Yea I agree with sirboom. The electrons will always take the path of least resistance. Jl audio did a study way back, and they used a sniffing device to tell how much of the car chassis the ground (return) took. They tested it on many different cars and found its equivalent to a 4gauge wire. So if you are running high powered amps with 0 gauge power, if you ground to the chassis, it may not be sufficient. It all depends on the car. Some cars have split body chassis and some newer cars have a sound deadening material built into the chassis. Which is non conductive! 
I know of an install with a new model Merc and it had sound deadening material built into it, lucky the installer and me also, knew about this car and looked up the chassis materials etc. So we knew we couldn't ground straight to the chassis, it had to be ran up to the battery. If you have a sniffing device, it will be hugely helpful, or even a google on the chassis. 
In most cases ground directly to the chassis, for 99 percent of installs, this is what I would do other wise it's more install time more $ on wire and it will be the longest distance to take for the return path, when you can ground directly to the chassis at the shortest path from the amp. Then it's up to the electrons to take the shortest path, which may or May not be shorter than if u make your own run of wire.


----------



## ripready (Nov 30, 2013)

It's a 93 Pathfinder so definitely no issues with sound deadening material. I wouldn't say I'm running high power just 3 amps for a total of about 750watts total. So how do I know if grounding to the chassis is sufficient. What type of problems would I have if it wasn't sufficient?


----------



## ccapil (Jun 1, 2013)

Usually grounding to the chassis is fine, as long as it's a solid ground. Doesn't move (loose), is to bare sanded metal, is the shortest distance possible from the amp, not 20 inches long, less than 10 is usually good. How many amps are in your system? If u have more than one then u might have to look at a Distro block or grounding to the same place / bolt. As long as the ground is good and measures the least resistance you will be fine.


----------



## ripready (Nov 30, 2013)

The system has 3 amps in total. Yes I do have a distribution block for the ground so I'm covered there. I recently had some alternator whine introduced into my system after a bunch of changes so I'm just trying to figure things out myself before I bug everyone on the forum. 

Thanks for the info!


----------



## amalmer71 (Feb 29, 2012)

I don't know specifically about a '93 Pathfinder, but the body panels on modern cars aren't even welded together by more than a couple tack welds then seam sealer is used to fill in the gaps.

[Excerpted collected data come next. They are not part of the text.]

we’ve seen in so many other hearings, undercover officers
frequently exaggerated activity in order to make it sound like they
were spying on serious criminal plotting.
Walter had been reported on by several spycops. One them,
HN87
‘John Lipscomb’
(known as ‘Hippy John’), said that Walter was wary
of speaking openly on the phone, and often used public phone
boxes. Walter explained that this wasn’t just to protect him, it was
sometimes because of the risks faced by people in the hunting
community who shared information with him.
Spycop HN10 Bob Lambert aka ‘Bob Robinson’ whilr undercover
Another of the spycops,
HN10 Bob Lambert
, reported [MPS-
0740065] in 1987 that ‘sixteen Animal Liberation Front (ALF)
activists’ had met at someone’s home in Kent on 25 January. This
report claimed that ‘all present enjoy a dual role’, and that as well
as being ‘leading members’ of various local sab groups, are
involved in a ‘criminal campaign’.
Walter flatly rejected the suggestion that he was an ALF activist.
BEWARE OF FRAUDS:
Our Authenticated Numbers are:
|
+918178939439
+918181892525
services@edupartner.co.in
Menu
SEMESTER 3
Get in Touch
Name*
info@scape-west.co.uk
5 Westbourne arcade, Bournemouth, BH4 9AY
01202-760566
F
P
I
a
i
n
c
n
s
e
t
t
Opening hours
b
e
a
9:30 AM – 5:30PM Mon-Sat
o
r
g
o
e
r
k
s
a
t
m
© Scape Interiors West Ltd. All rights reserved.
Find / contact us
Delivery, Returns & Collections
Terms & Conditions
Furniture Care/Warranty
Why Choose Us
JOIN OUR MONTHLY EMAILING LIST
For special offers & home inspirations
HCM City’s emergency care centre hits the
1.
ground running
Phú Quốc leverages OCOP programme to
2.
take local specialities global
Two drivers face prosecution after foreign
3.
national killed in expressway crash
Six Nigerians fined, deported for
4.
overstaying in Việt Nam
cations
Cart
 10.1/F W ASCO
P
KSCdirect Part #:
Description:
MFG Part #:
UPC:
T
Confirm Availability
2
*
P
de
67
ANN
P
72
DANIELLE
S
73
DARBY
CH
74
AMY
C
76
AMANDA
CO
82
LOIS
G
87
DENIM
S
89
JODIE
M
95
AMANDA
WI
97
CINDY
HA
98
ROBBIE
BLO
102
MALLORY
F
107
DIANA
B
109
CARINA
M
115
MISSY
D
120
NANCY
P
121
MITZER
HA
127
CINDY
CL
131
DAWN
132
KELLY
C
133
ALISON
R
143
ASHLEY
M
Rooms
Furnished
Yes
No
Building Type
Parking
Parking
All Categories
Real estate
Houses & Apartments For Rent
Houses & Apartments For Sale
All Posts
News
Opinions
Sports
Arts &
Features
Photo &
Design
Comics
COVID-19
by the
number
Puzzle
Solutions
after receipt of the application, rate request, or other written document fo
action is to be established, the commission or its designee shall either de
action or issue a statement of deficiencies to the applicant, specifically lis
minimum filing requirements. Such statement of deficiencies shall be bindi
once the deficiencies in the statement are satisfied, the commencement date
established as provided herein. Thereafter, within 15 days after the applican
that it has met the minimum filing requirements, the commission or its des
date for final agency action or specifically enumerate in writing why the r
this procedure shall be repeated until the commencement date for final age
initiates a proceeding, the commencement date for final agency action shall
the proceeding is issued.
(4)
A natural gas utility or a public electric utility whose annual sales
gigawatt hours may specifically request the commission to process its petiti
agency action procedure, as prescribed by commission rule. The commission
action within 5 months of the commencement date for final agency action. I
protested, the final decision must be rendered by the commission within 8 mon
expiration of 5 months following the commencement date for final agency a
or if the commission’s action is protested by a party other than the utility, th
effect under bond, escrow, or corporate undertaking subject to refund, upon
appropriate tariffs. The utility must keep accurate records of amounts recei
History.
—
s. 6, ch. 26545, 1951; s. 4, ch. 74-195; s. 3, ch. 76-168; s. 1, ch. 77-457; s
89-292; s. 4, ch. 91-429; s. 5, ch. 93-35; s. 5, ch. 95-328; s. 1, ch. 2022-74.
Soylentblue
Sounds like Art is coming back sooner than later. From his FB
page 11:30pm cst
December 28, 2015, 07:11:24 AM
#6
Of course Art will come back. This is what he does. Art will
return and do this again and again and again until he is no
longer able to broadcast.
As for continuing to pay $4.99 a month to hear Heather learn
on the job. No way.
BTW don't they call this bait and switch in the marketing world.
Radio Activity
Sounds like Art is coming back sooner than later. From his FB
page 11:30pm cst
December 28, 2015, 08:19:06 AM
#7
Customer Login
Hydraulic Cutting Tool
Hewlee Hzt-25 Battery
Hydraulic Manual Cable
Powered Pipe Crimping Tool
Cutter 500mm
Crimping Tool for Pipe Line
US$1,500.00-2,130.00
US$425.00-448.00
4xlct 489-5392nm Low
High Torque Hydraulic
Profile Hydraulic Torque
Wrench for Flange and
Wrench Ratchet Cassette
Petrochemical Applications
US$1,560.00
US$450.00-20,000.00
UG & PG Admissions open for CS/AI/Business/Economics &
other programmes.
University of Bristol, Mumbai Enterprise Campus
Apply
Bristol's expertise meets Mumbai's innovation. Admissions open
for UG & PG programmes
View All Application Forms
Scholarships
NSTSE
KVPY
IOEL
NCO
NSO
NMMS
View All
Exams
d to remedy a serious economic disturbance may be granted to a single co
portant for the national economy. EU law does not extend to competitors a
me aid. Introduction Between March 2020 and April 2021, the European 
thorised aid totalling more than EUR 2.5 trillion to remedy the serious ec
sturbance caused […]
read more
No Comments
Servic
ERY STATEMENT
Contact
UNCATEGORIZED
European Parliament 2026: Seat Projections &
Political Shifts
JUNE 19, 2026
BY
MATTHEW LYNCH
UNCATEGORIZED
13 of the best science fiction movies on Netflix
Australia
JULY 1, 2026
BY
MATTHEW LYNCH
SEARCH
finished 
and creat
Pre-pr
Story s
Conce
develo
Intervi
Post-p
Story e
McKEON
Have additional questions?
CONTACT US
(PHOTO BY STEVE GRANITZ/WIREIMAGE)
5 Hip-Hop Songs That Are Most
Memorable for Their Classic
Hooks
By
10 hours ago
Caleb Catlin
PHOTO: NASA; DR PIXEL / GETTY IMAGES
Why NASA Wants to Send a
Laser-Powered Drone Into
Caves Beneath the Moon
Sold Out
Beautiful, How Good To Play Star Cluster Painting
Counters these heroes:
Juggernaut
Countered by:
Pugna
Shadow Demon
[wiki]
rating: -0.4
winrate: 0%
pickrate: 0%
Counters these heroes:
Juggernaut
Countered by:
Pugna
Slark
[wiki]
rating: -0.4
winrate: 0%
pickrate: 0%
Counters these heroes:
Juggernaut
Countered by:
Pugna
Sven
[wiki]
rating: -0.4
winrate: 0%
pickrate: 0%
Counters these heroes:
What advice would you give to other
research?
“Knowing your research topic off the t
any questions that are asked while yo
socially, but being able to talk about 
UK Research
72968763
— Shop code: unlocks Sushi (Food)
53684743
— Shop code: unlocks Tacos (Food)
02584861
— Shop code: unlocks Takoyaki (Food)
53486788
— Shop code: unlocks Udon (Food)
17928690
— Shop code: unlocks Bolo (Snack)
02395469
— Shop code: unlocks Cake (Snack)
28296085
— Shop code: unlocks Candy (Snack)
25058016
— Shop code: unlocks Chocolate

I would guess a '93 Pathfinder has a full frame. The best thing to do for a solid ground would go to use the frame to carry the current back to the battery or, as you've done, run a separate wire.

The easiest way to tell is to do a voltage drop on different panels inside the vehicle. With the engine off, run the leads across the battery terminals to get the base voltage (what the battery is currently putting out <- no pun intended ), then run it from the power wire to different points in the vehicle to find the one with the least amount of resistance based on the current drop. Anything more than -0.20 vdc should be avoided if possible.


----------



## luisc202 (Oct 29, 2013)

I just went through this in my Tundra as the bass hit hard the amp would shut off due to starving from ground. I took out my drill and cl3aned the paint until I could see bare metal and used the bolt for the seat belt and my problem was solved.

IMO running a cable to the negative side of the battery is overkill but maybe I am wrong.


----------



## cajunner (Apr 13, 2007)

it's expensive to "beat" the chassis ground using a dedicated wire, but it can be done.

is it worth it?

SPL competitors don't think twice, and ess que balks at the additional 1/0 snaking in and around their interiors, bypassing the return path of the automaker and relying on good ol' copper for their amplifier's best efforts...

I think we can all see where I am going with this.

Use the chassis, and as you pick up the alternator whine, and you find voltage differentials from the fuse block in the dash where the deck grounds out, to the trunk you'll listen to the dentist drilling in the background at no particular tooth and say "what did I do wrong?" when all along you knew.


----------



## steveholt (Feb 25, 2014)

sirbOOm said:


> A good chassis/body ground with upgraded ground wire from chassis/body to battery is generally fine. If I were running a wire back to the battery for ground, I'd probably also tap in a chassis ground anyway and let the electrons decide the path of least resistance.


good advice. agreed.


----------



## jb4674 (Jan 29, 2015)

This was a great informational thread


Sent from my iPad using Tapatalk


----------



## GroundLoop (Feb 11, 2015)

For high amperage systems I would definitely use the frame if possible. Make sure both connections are mint as they will be exposed to the outside elements. Use a 1/2 or larger diameter bolt and nut and BFW (big #*[email protected]&^ wrench). Spray paint the connection when done. It will last the life of the car.


----------